In South Africa, those divisions are especially complex because the Apartheid government boiled down discrete tribal classifications into simple terms such as "black," "white", "Indian," and "colored." And, those distinctions still stand.
Robben Island cells
On our last day in Zimbabwe, a lovely young pedicurist took care of my feet, dirt-ridden and cracked after walking through Namibian and Botswanan sand for almost three weeks. She asked me if Patrick was my boyfriend and I responded that he was my husband. She sighed and told me how lucky I am to have such open parents. She is colored --- meaning that her father is Malaysian and her mother is black from a western Zimbabwe tribe. Her boyfriend is Indian. She had his child two years ago. His family refuses to let him marry her or see her and her father refuses to speak to her. Her boyfriend has never seen their child.
Mandela's Gold flower
These stories exist everywhere, in every single country. People are divided all the time for reasons that I cannot fathom.

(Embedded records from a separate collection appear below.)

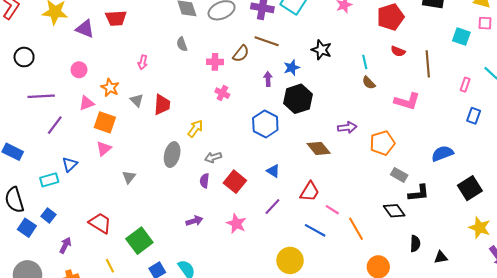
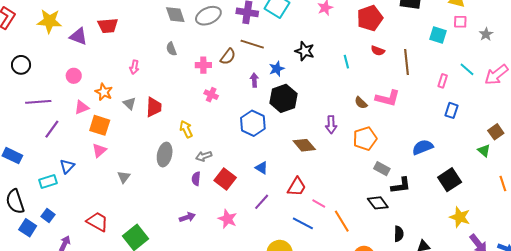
brown semicircle: (369, 83) -> (361, 103), moved
purple arrow: (347, 127) -> (331, 125), turned 96
yellow arrow: (195, 129) -> (186, 129), turned -60

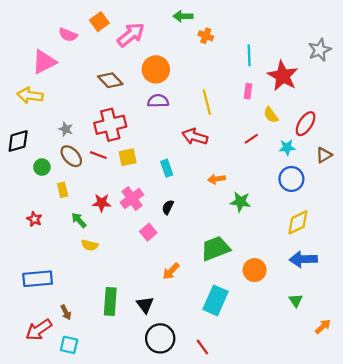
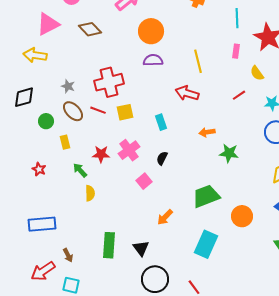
brown diamond: (110, 80) -> (90, 29), moved
yellow semicircle: (90, 245) -> (90, 193), turned -105

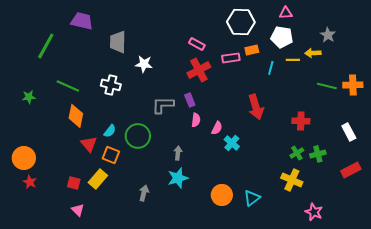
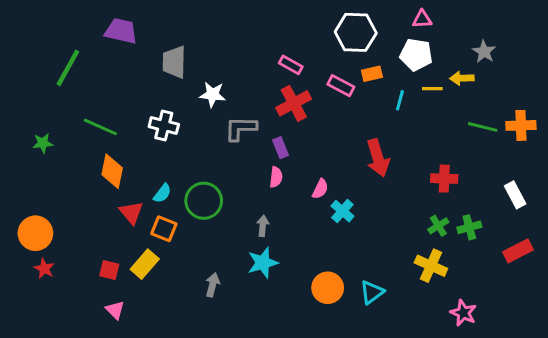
pink rectangle: (231, 58) -> (341, 86), turned 36
gray L-shape: (163, 105) -> (241, 128), moved
pink semicircle: (196, 120) -> (276, 177), moved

View of Cape Town from Robben Island
* Please note that these our strictly our experiences when it comes to how we have been treated as an interracial couple. We were never knowingly discriminated against but we often felt uncomfortable in South Africa because of the open confusion as to why we were together. We found it to have rich racial diversity but slim racial integration; perhaps, in the 1970s, America was much the same. I think and I hope that things are changing in South Africa. After all, it has only been 16 years since a restrictive and divisive regime ended. In particular, in Cape Town, we felt more welcomed as an interracial couple, perhaps because of its cosmopolitan nature. Either way, we highly recommend a visit to both Robben Island off Cape Town and the Apartheid Museum in Johannesburg as a great way to learn about the country's history.